→ **Exercise directions**:
Find the lines holding the string "Drittanbietern" in the data, then copy all of them.

→ **Listed records**:
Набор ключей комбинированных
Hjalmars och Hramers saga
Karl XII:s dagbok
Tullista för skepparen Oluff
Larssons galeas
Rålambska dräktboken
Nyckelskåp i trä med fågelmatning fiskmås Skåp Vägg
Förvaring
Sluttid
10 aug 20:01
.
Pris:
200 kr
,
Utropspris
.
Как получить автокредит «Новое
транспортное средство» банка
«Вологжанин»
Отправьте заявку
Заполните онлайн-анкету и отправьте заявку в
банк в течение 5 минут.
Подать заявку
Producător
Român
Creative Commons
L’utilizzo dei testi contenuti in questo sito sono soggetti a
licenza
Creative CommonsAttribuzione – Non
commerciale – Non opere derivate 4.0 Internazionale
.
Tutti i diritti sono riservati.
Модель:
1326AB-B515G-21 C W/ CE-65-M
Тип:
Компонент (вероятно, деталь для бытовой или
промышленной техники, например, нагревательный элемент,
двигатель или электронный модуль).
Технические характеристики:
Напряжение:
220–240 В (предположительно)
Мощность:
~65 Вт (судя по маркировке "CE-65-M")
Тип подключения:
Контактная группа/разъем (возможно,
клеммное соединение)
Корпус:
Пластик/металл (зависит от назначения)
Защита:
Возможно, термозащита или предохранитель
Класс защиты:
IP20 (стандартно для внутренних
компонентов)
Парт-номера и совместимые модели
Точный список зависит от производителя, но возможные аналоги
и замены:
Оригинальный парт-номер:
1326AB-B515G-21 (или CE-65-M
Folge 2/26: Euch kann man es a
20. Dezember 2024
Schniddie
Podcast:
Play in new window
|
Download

...

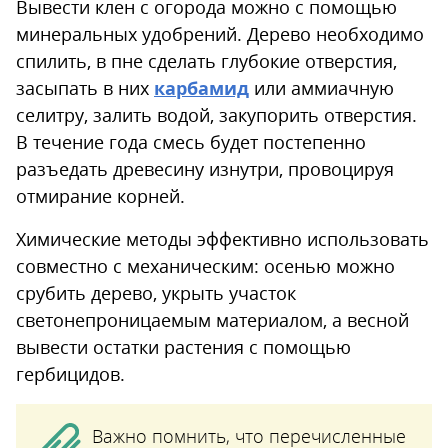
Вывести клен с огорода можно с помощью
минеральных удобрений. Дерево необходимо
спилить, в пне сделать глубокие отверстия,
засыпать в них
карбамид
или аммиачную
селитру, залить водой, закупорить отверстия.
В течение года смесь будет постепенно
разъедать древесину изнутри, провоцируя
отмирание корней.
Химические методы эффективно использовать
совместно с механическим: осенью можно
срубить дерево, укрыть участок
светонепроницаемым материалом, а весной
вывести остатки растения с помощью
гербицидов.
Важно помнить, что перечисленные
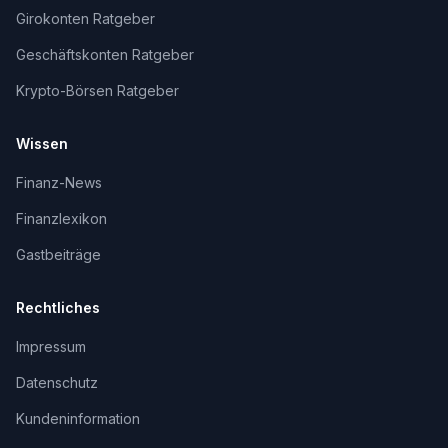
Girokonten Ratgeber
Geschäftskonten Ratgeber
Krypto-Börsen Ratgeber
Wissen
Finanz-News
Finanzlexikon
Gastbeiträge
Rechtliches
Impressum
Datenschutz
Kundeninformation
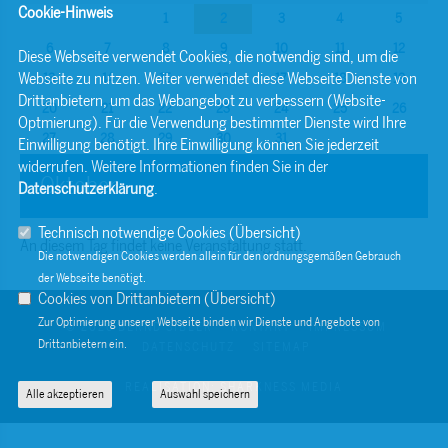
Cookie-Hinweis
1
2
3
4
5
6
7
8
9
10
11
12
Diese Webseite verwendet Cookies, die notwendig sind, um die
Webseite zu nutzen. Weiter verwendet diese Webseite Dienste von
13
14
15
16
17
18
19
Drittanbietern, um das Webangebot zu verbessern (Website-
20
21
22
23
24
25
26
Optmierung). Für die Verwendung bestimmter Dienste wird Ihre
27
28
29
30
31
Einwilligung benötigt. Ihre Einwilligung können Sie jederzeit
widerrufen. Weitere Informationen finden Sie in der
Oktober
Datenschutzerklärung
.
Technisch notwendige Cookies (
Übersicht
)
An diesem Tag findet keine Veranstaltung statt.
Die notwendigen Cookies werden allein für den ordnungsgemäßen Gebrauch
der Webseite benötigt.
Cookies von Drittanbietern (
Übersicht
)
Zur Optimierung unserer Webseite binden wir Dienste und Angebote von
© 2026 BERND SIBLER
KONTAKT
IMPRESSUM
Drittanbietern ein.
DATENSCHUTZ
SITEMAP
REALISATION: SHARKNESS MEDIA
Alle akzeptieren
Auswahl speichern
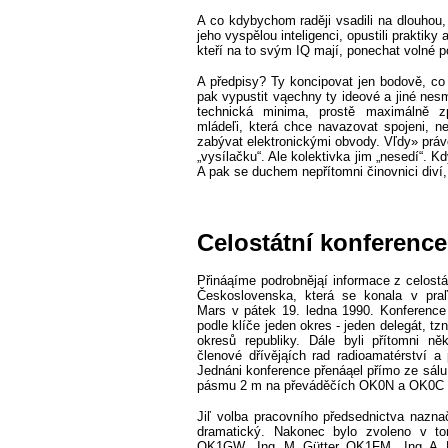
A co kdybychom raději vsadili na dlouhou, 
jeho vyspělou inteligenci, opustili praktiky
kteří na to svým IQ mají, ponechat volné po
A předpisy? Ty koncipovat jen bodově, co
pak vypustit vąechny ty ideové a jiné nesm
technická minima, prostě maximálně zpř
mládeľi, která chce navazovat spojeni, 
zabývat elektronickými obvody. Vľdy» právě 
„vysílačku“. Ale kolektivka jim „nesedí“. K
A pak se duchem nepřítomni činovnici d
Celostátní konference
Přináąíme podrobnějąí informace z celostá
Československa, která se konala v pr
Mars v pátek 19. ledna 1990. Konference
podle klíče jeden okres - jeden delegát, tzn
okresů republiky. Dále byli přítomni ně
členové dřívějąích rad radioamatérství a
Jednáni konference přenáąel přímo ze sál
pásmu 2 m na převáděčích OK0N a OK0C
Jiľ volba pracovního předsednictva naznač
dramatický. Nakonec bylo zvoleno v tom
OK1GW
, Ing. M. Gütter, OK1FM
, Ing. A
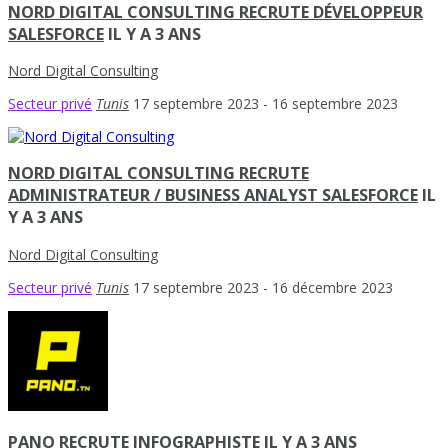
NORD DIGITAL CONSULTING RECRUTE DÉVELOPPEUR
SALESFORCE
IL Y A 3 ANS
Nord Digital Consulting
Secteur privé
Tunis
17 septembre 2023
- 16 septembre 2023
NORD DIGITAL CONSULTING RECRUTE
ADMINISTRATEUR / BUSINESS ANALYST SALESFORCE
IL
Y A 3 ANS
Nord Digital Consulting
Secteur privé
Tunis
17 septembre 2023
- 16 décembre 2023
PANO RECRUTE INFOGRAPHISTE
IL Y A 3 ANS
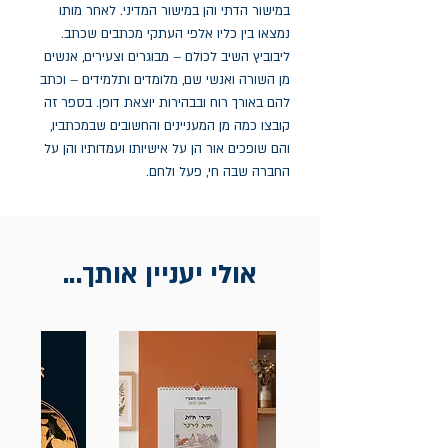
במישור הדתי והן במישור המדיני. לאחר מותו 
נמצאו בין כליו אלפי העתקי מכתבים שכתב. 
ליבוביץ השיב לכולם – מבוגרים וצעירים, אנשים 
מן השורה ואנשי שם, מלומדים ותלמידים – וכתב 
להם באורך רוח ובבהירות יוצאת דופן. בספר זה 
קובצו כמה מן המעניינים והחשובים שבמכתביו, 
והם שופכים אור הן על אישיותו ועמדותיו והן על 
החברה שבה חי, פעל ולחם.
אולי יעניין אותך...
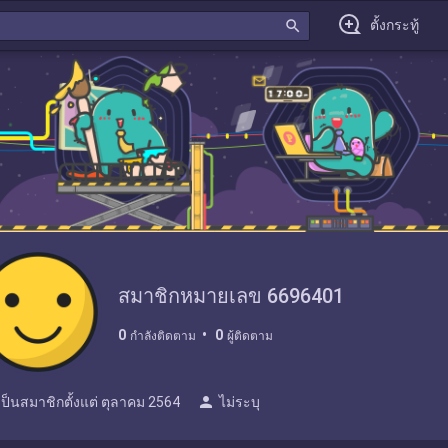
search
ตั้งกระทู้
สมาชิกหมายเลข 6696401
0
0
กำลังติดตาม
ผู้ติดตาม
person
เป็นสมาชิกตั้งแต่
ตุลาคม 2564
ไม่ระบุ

→ **Problem solution**:
Drittanbietern, um das Webangebot zu verbessern (Website-
Cookies von Drittanbietern (
Drittanbietern ein.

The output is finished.